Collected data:

········

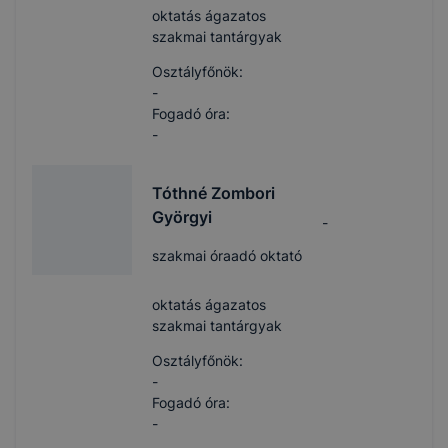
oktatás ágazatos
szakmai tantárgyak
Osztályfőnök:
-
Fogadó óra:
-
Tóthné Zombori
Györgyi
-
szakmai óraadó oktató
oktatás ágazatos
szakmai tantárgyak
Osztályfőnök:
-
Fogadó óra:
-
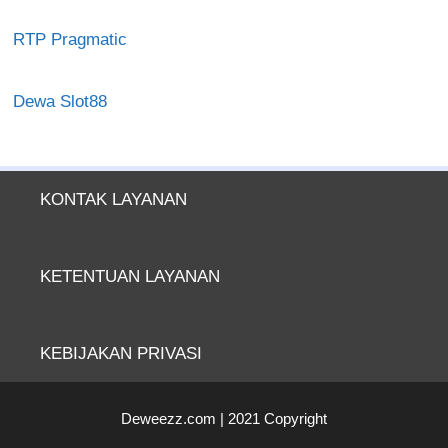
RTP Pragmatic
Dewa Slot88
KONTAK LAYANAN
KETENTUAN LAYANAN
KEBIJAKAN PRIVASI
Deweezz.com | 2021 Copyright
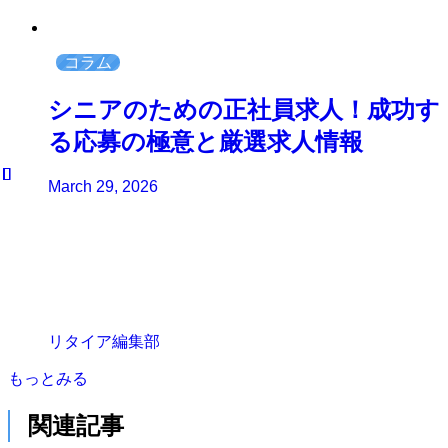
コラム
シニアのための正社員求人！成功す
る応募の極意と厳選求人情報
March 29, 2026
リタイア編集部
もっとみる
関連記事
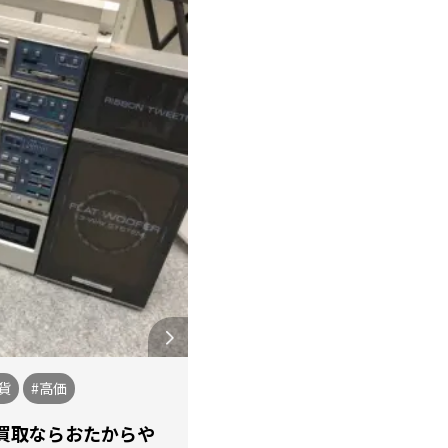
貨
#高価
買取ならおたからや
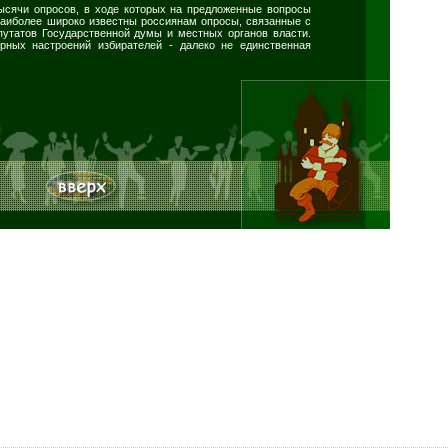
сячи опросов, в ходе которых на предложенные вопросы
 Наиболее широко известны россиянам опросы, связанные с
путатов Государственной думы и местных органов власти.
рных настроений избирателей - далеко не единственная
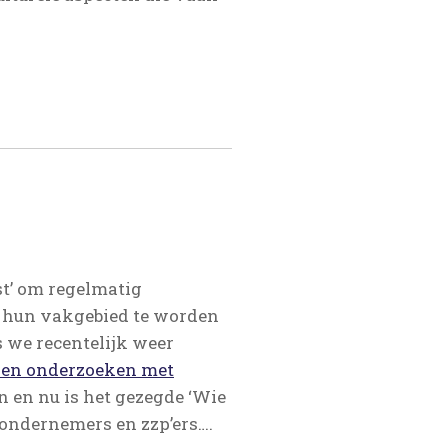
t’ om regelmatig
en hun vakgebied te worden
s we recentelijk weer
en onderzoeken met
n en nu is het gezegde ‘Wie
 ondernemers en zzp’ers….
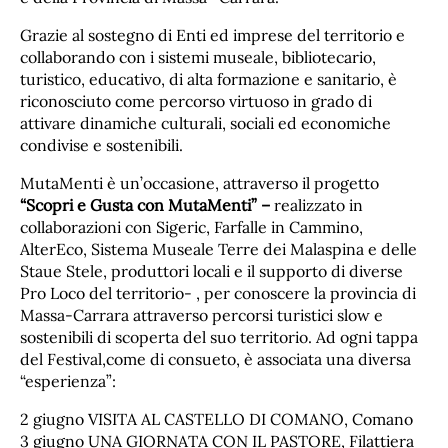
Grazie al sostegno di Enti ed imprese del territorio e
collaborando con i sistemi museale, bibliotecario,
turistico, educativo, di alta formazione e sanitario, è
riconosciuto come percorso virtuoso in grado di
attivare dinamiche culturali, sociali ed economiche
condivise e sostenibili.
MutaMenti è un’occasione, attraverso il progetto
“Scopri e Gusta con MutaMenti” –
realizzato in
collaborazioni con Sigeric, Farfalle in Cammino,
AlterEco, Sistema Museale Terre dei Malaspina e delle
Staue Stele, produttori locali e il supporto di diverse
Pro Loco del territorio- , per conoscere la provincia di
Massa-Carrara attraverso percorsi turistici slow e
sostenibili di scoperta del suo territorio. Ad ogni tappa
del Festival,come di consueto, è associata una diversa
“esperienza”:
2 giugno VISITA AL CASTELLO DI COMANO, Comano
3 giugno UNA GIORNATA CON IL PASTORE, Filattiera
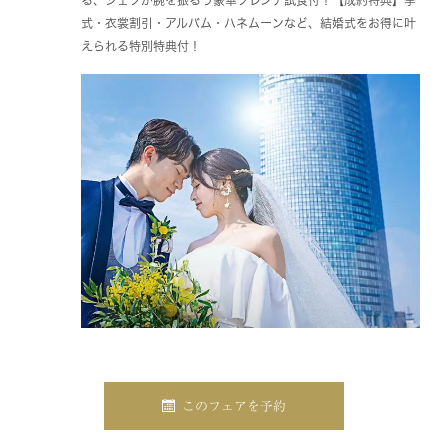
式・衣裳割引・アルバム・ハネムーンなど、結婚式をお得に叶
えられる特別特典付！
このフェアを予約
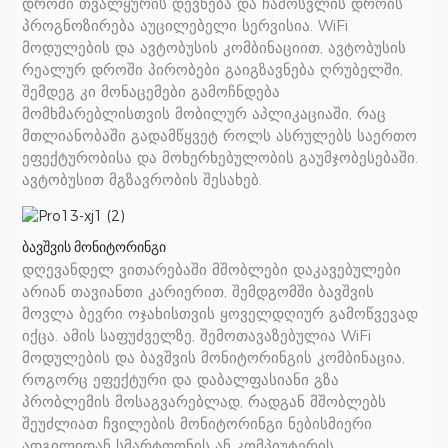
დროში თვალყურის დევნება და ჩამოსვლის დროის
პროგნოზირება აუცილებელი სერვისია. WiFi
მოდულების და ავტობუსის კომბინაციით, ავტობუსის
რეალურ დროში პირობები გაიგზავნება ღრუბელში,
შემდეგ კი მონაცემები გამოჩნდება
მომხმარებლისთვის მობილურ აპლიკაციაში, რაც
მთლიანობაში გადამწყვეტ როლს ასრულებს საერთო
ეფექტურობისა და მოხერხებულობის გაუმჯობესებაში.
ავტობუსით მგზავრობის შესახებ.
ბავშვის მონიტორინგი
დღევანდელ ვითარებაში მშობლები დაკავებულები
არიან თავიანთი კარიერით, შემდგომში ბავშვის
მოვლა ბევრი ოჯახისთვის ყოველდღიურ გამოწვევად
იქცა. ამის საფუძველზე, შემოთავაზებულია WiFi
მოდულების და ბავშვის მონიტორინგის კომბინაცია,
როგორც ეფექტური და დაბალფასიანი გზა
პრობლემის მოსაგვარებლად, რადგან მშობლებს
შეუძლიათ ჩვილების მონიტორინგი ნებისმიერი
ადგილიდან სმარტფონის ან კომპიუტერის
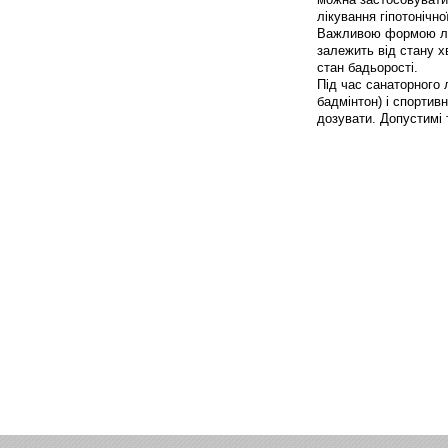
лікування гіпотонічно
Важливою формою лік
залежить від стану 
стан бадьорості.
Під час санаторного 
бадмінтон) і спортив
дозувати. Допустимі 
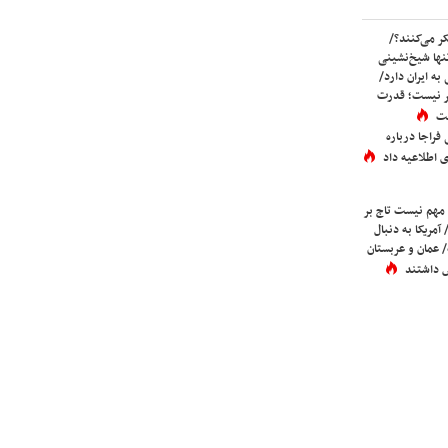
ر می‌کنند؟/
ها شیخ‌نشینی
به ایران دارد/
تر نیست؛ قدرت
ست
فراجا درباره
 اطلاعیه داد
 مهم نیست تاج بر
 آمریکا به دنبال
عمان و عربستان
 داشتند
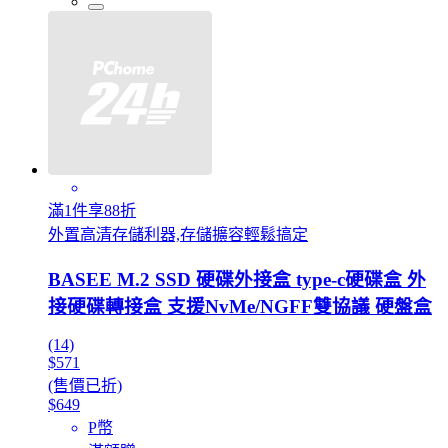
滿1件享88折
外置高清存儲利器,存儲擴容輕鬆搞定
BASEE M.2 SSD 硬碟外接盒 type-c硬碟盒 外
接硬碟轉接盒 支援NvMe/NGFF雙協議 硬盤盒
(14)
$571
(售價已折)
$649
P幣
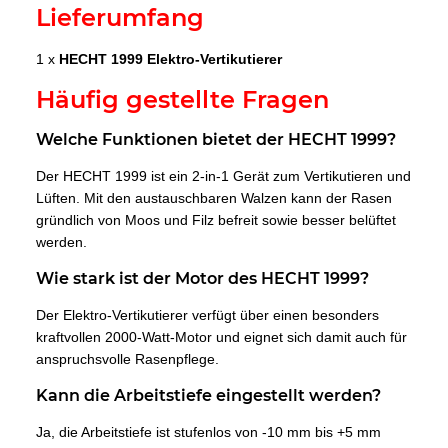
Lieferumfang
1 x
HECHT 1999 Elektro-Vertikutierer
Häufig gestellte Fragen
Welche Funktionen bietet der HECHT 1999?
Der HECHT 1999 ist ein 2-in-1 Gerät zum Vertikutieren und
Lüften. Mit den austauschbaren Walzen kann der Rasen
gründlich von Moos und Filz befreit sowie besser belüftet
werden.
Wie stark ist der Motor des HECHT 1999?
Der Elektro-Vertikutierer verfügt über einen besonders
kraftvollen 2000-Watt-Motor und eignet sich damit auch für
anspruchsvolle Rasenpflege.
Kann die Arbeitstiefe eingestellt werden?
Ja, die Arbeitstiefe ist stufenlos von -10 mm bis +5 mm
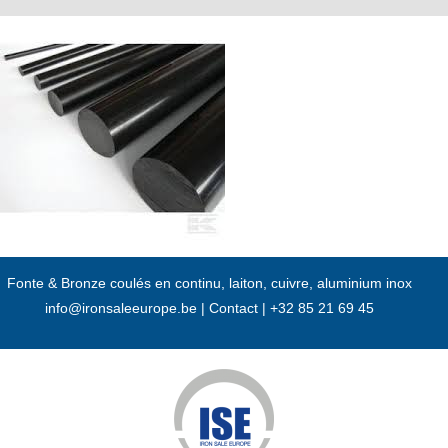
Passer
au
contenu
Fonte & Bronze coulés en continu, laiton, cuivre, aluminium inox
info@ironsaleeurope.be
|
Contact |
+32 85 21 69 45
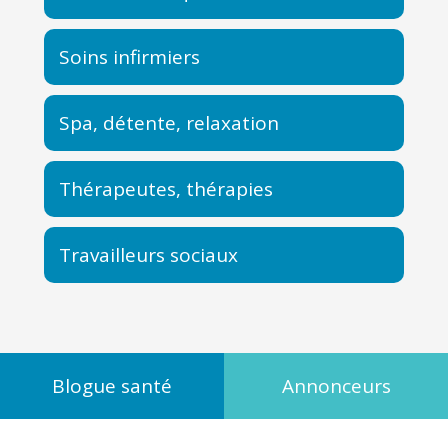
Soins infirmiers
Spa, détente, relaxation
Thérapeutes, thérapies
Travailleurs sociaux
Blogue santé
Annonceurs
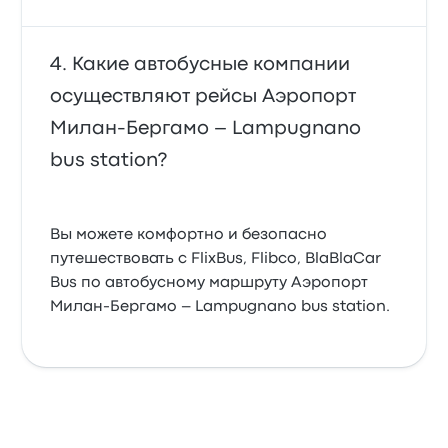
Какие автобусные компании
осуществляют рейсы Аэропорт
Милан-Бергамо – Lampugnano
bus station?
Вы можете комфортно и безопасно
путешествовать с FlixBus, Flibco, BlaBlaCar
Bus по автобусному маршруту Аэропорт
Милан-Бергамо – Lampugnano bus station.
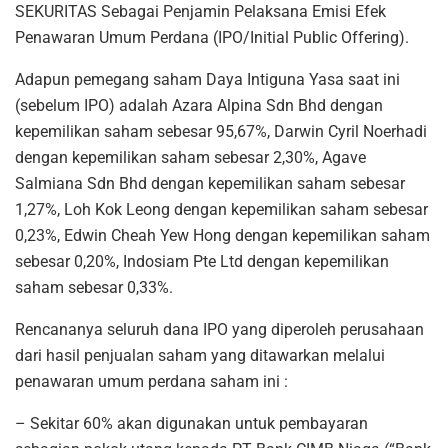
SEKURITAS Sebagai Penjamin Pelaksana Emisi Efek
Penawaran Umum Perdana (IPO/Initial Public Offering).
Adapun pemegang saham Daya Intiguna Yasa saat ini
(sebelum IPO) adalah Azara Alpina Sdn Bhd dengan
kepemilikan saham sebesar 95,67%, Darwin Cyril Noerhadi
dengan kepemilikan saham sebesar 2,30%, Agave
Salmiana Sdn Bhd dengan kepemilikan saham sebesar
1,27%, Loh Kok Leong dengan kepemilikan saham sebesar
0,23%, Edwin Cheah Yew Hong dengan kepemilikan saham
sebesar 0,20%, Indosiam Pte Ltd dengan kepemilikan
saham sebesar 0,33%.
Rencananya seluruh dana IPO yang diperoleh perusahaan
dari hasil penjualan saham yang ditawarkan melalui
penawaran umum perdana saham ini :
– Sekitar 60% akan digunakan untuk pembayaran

········

Take the lines above starting at the one containing "en hun vakgebied te worden" and ending at the one containing "ადგილიდან სმარტფონის ან კომპიუტერის", and print them again exactly, without pictures.

en hun vakgebied te worden
s we recentelijk weer
en onderzoeken met
n en nu is het gezegde ‘Wie
 ondernemers en zzp’ers….
Grazie al sostegno di Enti ed imprese del territorio e
collaborando con i sistemi museale, bibliotecario,
turistico, educativo, di alta formazione e sanitario, è
riconosciuto come percorso virtuoso in grado di
attivare dinamiche culturali, sociali ed economiche
condivise e sostenibili.
MutaMenti è un’occasione, attraverso il progetto
“Scopri e Gusta con MutaMenti” –
realizzato in
collaborazioni con Sigeric, Farfalle in Cammino,
AlterEco, Sistema Museale Terre dei Malaspina e delle
Staue Stele, produttori locali e il supporto di diverse
Pro Loco del territorio- , per conoscere la provincia di
Massa-Carrara attraverso percorsi turistici slow e
sostenibili di scoperta del suo territorio. Ad ogni tappa
del Festival,come di consueto, è associata una diversa
“esperienza”:
2 giugno VISITA AL CASTELLO DI COMANO, Comano
3 giugno UNA GIORNATA CON IL PASTORE, Filattiera
式・衣裳割引・アルバム・ハネムーンなど、結婚式をお得に叶
えられる特別特典付！
このフェアを予約
დროში თვალყურის დევნება და ჩამოსვლის დროის
პროგნოზირება აუცილებელი სერვისია. WiFi
მოდულების და ავტობუსის კომბინაციით, ავტობუსის
რეალურ დროში პირობები გაიგზავნება ღრუბელში,
შემდეგ კი მონაცემები გამოჩნდება
მომხმარებლისთვის მობილურ აპლიკაციაში, რაც
მთლიანობაში გადამწყვეტ როლს ასრულებს საერთო
ეფექტურობისა და მოხერხებულობის გაუმჯობესებაში.
ავტობუსით მგზავრობის შესახებ.
ბავშვის მონიტორინგი
დღევანდელ ვითარებაში მშობლები დაკავებულები
არიან თავიანთი კარიერით, შემდგომში ბავშვის
მოვლა ბევრი ოჯახისთვის ყოველდღიურ გამოწვევად
იქცა. ამის საფუძველზე, შემოთავაზებულია WiFi
მოდულების და ბავშვის მონიტორინგის კომბინაცია,
როგორც ეფექტური და დაბალფასიანი გზა
პრობლემის მოსაგვარებლად, რადგან მშობლებს
შეუძლიათ ჩვილების მონიტორინგი ნებისმიერი
ადგილიდან სმარტფონის ან კომპიუტერის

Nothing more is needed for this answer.